_Exercise goal_.
The output must match the lines from the first line of the listing below through the line holding "exposure to traffic, not" exactly and must contain no pictures.

_Source records_.
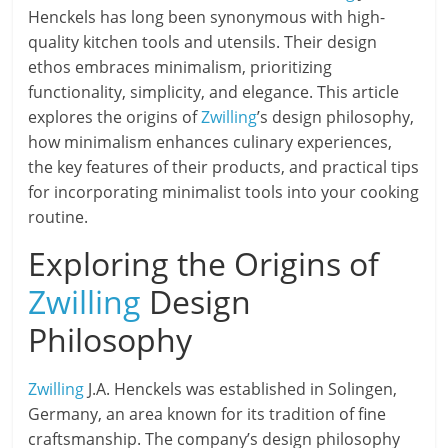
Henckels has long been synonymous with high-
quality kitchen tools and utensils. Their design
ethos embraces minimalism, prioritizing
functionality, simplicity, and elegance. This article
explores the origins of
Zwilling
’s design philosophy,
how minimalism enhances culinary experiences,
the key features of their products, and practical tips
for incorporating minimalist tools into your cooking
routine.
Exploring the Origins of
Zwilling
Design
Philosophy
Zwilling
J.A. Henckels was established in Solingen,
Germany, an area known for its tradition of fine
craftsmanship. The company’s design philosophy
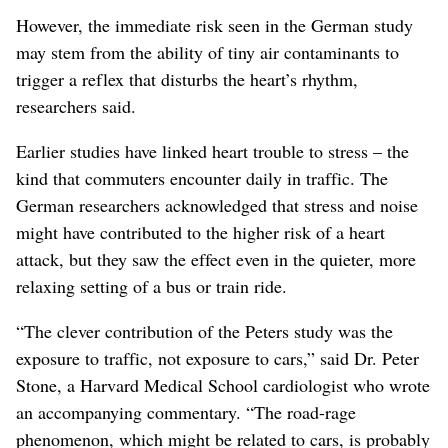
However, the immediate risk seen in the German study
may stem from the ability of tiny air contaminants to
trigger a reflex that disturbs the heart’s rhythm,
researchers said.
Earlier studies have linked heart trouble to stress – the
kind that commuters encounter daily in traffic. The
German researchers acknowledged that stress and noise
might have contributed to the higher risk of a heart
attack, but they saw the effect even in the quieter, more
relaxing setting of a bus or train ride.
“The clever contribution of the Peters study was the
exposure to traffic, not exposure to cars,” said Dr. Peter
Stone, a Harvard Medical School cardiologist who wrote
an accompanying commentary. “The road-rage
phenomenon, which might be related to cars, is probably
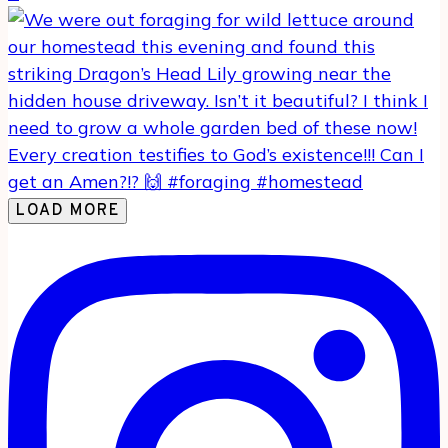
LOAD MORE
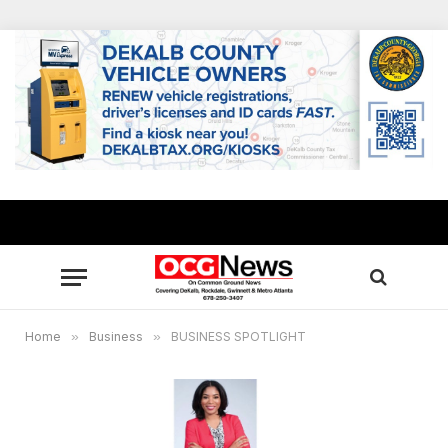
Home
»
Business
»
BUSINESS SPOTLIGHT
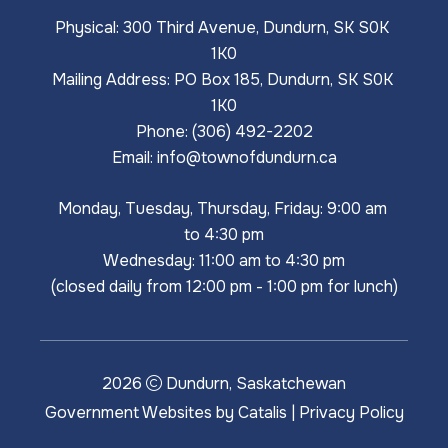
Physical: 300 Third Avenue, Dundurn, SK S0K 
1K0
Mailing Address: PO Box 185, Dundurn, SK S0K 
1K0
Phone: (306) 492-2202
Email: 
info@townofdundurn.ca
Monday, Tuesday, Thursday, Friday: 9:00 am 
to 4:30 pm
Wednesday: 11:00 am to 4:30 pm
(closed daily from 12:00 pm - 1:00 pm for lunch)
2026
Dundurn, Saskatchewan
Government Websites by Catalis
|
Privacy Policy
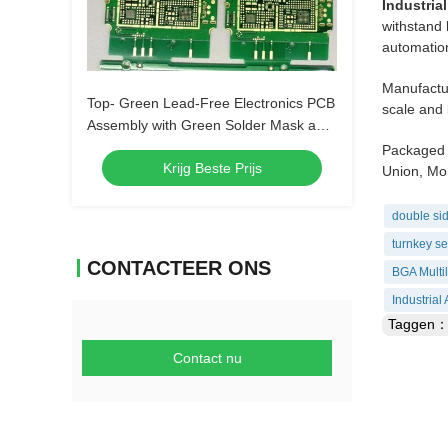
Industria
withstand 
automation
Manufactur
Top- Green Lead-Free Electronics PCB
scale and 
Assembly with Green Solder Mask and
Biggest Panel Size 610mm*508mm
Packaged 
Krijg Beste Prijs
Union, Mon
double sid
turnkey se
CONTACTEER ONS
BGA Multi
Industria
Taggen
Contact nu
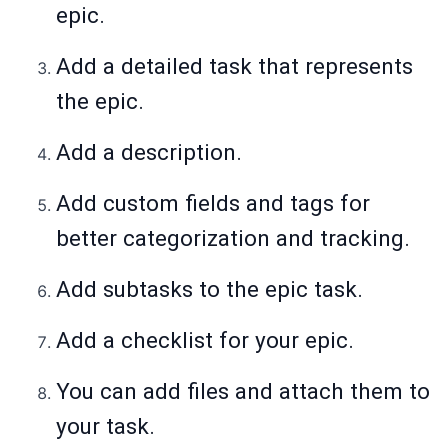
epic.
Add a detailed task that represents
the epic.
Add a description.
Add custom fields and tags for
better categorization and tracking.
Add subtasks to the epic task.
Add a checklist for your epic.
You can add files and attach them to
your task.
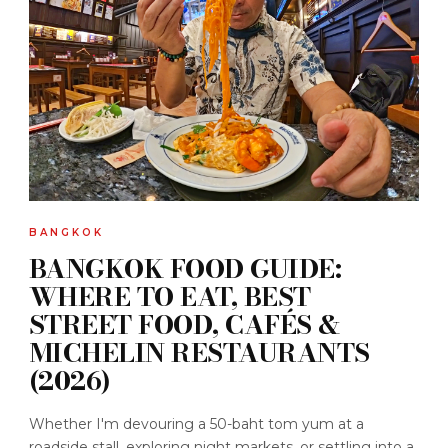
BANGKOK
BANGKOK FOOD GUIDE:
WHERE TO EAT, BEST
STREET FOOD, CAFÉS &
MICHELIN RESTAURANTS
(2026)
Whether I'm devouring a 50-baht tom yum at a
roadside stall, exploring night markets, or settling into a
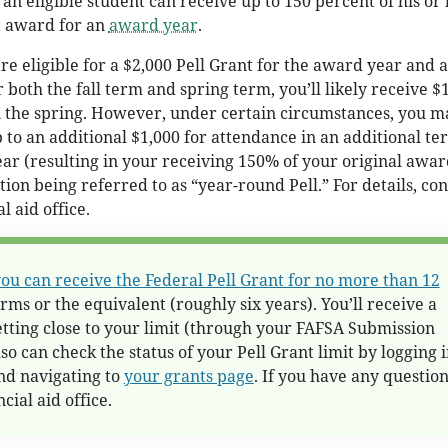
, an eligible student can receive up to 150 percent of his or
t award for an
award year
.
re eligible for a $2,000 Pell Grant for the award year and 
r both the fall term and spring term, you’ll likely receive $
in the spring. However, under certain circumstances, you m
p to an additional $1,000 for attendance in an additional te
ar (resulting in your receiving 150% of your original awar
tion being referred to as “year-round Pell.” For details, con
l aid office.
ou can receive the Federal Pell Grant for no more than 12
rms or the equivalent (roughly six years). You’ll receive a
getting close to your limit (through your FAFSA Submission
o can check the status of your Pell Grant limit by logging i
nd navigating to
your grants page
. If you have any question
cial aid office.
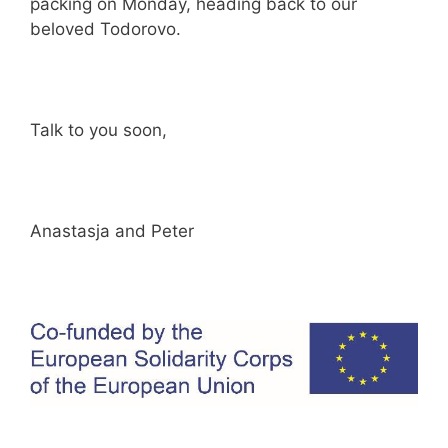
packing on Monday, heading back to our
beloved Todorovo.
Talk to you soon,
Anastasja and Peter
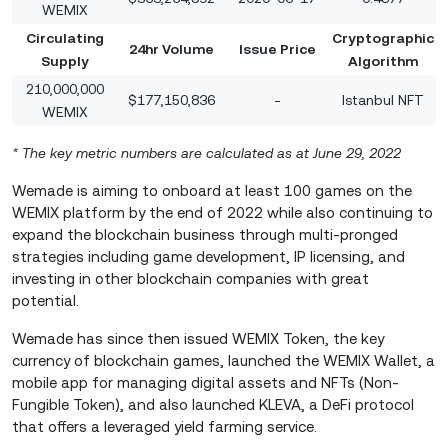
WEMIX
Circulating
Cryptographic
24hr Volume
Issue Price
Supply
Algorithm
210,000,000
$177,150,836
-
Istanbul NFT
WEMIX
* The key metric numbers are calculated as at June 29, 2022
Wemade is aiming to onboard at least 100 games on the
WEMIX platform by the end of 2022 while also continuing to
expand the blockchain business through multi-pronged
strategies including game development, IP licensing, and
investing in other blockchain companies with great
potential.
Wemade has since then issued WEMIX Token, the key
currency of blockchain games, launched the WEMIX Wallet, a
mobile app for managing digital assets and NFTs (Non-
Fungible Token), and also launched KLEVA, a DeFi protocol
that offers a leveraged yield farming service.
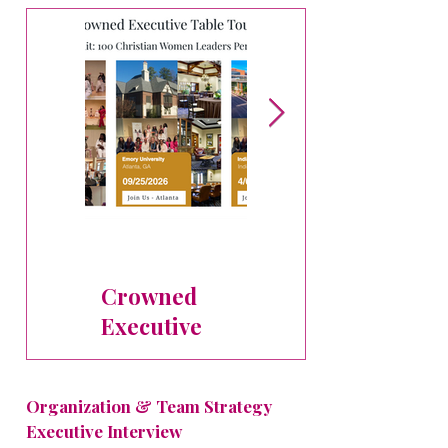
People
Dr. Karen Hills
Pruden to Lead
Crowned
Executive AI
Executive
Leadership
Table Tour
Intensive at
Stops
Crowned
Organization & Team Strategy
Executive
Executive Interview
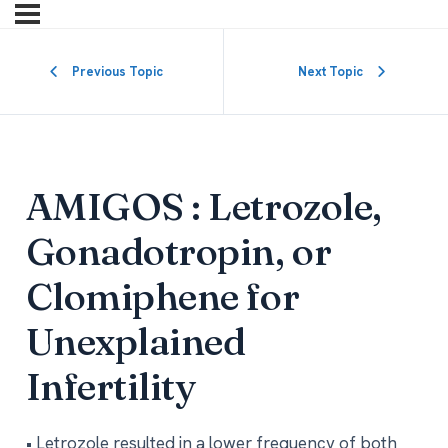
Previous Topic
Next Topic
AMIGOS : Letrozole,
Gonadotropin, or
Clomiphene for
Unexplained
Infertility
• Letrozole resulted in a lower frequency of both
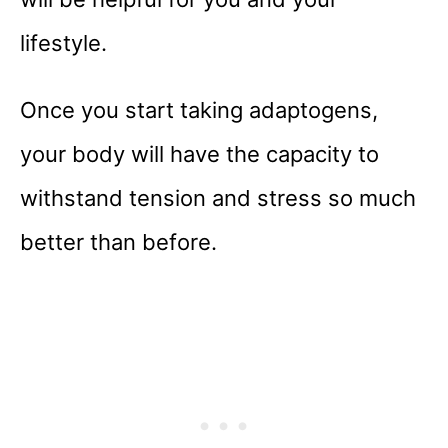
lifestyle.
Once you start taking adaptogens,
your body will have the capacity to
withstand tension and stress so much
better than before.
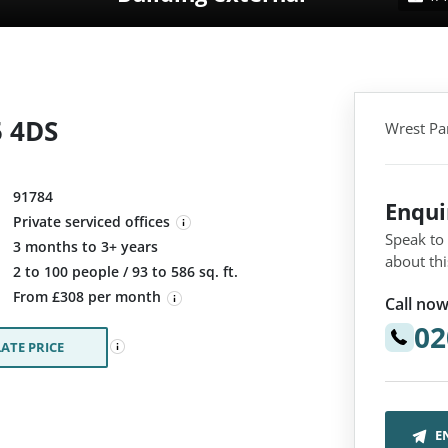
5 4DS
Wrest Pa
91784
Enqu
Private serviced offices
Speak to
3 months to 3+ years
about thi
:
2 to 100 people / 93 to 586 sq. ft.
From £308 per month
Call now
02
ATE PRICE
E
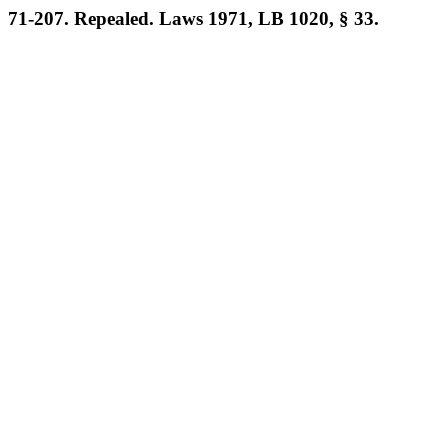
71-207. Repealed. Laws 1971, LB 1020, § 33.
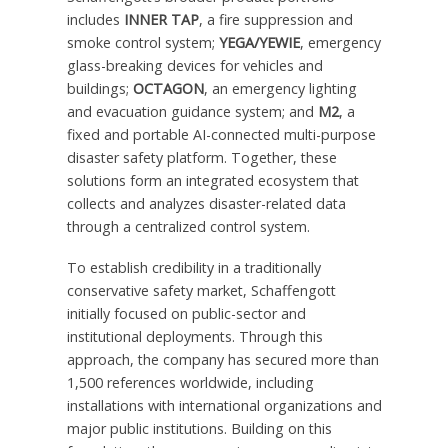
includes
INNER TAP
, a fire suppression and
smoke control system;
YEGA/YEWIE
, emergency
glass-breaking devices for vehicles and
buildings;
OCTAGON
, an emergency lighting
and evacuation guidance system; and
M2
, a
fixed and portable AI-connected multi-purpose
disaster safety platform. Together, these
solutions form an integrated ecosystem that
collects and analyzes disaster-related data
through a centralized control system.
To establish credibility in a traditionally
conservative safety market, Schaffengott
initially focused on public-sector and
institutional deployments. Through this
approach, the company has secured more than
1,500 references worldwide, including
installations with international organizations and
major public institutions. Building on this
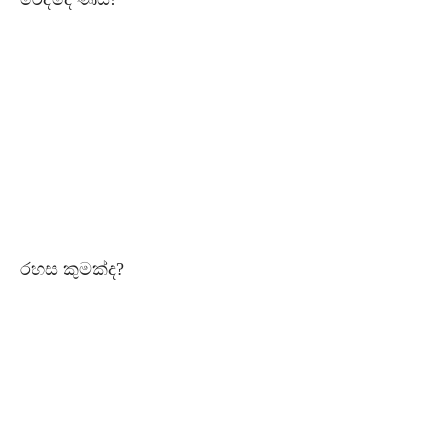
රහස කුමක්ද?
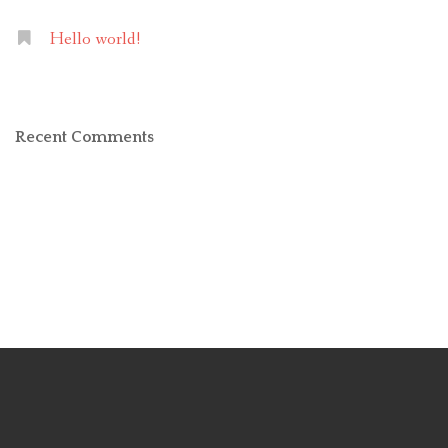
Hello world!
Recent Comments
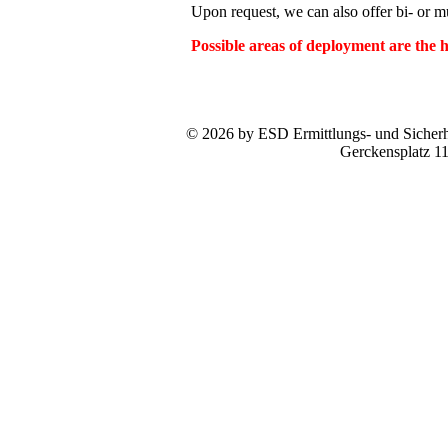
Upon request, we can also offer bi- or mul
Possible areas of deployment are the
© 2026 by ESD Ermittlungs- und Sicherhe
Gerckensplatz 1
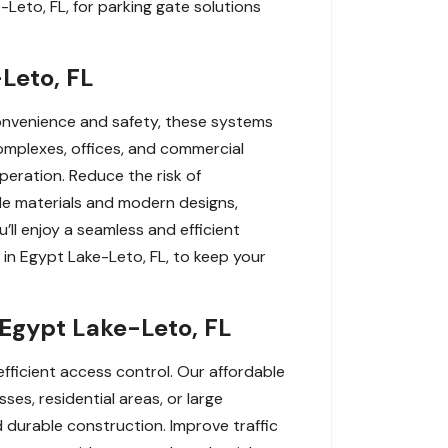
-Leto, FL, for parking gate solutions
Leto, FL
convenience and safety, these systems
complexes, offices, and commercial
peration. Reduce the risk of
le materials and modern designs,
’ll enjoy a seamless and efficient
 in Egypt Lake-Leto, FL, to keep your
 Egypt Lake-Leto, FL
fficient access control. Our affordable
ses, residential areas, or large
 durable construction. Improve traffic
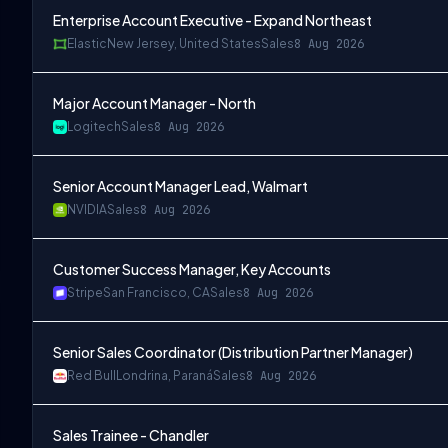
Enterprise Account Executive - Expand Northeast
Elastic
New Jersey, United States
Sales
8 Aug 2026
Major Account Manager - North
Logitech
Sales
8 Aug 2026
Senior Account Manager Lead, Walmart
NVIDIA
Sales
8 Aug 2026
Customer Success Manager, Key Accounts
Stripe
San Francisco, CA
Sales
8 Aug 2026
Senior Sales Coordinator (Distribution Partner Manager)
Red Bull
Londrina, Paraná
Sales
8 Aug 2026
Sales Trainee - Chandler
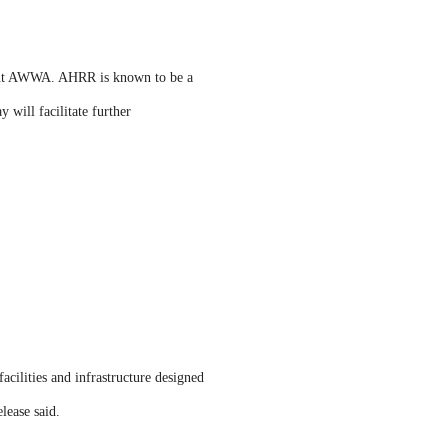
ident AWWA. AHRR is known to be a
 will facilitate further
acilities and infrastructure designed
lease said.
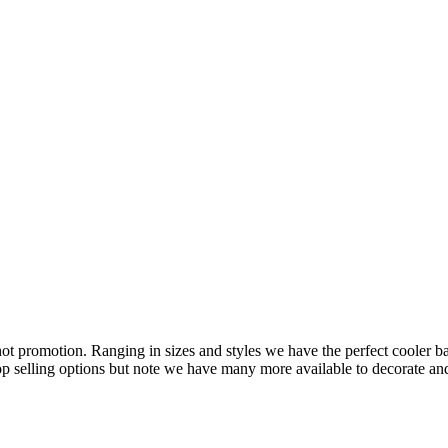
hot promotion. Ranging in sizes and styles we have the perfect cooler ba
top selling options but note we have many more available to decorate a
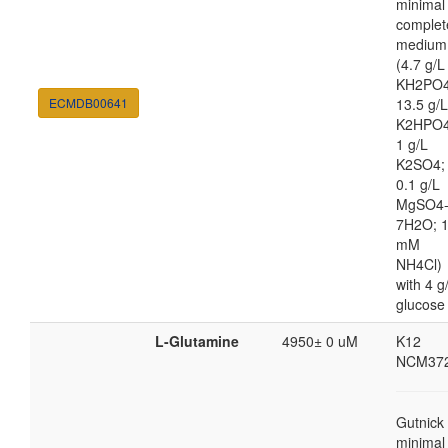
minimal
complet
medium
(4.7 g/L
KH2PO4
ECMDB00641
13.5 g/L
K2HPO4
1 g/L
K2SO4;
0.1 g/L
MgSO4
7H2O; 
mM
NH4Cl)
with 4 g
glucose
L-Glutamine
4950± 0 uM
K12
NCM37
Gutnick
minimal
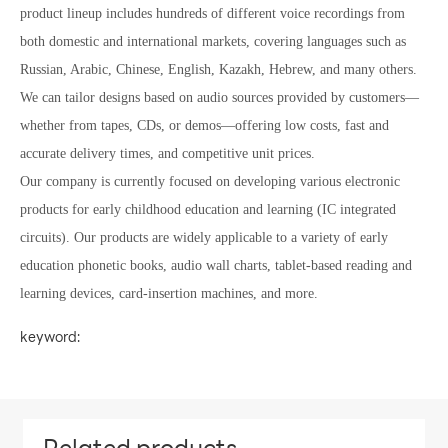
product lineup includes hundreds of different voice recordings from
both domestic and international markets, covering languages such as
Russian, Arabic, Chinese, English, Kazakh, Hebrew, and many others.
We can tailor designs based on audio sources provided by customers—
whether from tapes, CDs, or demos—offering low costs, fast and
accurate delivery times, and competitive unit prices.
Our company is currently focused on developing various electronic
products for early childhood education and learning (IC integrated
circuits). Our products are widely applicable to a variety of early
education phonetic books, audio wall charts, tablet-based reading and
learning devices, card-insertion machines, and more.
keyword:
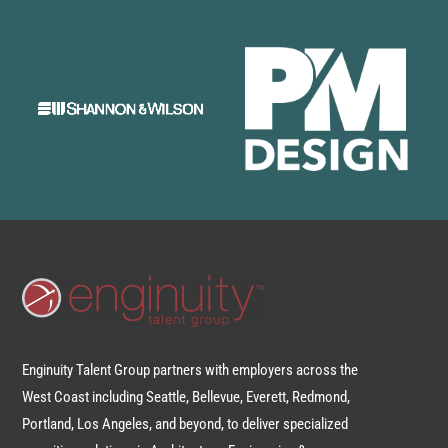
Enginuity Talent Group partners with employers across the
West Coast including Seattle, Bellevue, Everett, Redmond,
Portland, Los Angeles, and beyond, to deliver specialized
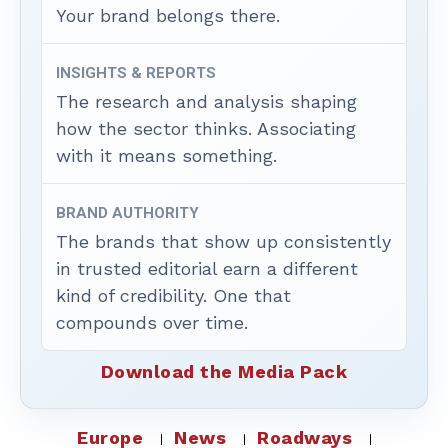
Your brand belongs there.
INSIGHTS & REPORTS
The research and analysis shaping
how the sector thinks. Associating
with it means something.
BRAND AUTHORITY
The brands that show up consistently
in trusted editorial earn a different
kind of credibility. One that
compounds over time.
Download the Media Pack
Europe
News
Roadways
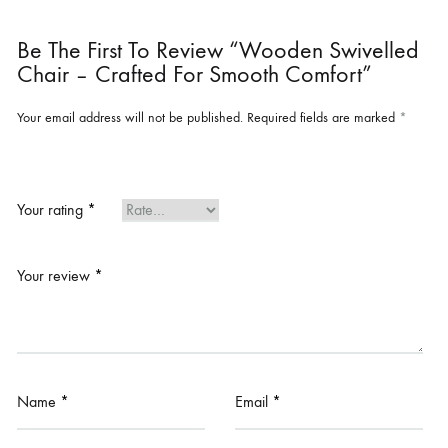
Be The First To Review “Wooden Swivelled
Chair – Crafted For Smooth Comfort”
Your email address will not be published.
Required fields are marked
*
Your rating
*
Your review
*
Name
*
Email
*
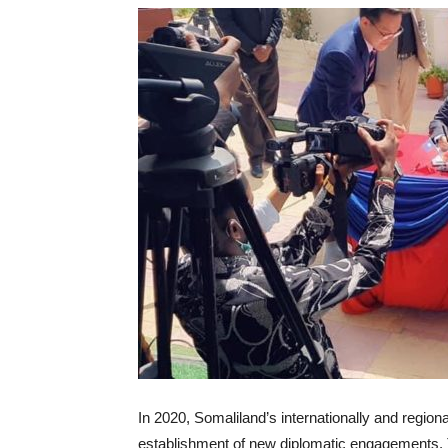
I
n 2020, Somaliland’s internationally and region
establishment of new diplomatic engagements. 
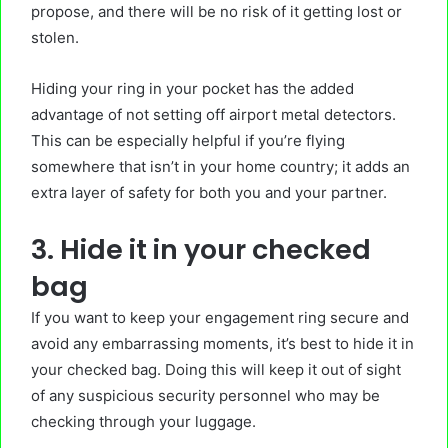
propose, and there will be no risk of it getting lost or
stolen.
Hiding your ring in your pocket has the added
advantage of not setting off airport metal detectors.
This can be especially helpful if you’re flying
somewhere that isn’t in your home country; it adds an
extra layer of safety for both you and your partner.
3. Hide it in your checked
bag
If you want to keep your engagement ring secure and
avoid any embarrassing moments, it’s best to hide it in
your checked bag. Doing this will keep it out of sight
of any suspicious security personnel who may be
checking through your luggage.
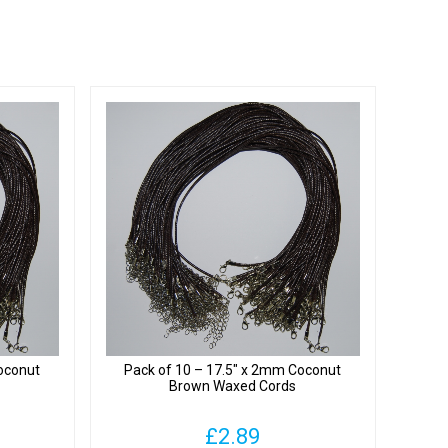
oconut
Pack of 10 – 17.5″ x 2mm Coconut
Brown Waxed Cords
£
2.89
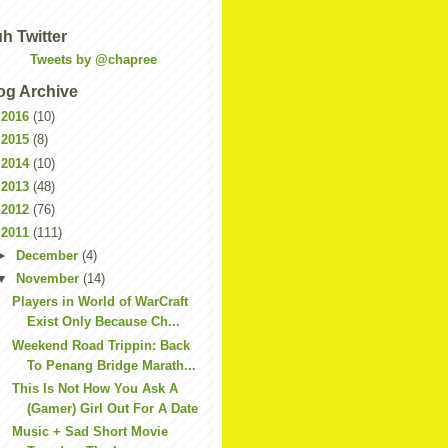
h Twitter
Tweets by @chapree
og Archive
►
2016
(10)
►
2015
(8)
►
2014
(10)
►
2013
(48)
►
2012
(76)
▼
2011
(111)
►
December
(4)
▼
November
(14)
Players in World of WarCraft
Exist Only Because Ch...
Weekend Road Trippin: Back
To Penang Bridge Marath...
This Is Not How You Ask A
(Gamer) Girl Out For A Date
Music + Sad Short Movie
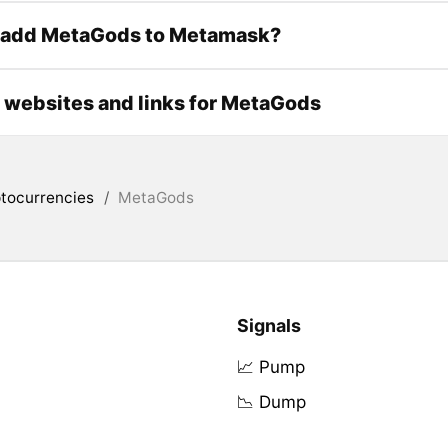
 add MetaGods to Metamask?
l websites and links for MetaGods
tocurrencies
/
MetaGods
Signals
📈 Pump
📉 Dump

_Result of this task_.
Henckels has long been synonymous with high-
quality kitchen tools and utensils. Their design
ethos embraces minimalism, prioritizing
functionality, simplicity, and elegance. This article
explores the origins of
Zwilling
’s design philosophy,
how minimalism enhances culinary experiences,
the key features of their products, and practical tips
for incorporating minimalist tools into your cooking
routine.
Exploring the Origins of
Zwilling
Design
Philosophy
Zwilling
J.A. Henckels was established in Solingen,
Germany, an area known for its tradition of fine
craftsmanship. The company’s design philosophy
However, the immediate risk seen in the German study
may stem from the ability of tiny air contaminants to
trigger a reflex that disturbs the heart’s rhythm,
researchers said.
Earlier studies have linked heart trouble to stress – the
kind that commuters encounter daily in traffic. The
German researchers acknowledged that stress and noise
might have contributed to the higher risk of a heart
attack, but they saw the effect even in the quieter, more
relaxing setting of a bus or train ride.
“The clever contribution of the Peters study was the
exposure to traffic, not exposure to cars,” said Dr. Peter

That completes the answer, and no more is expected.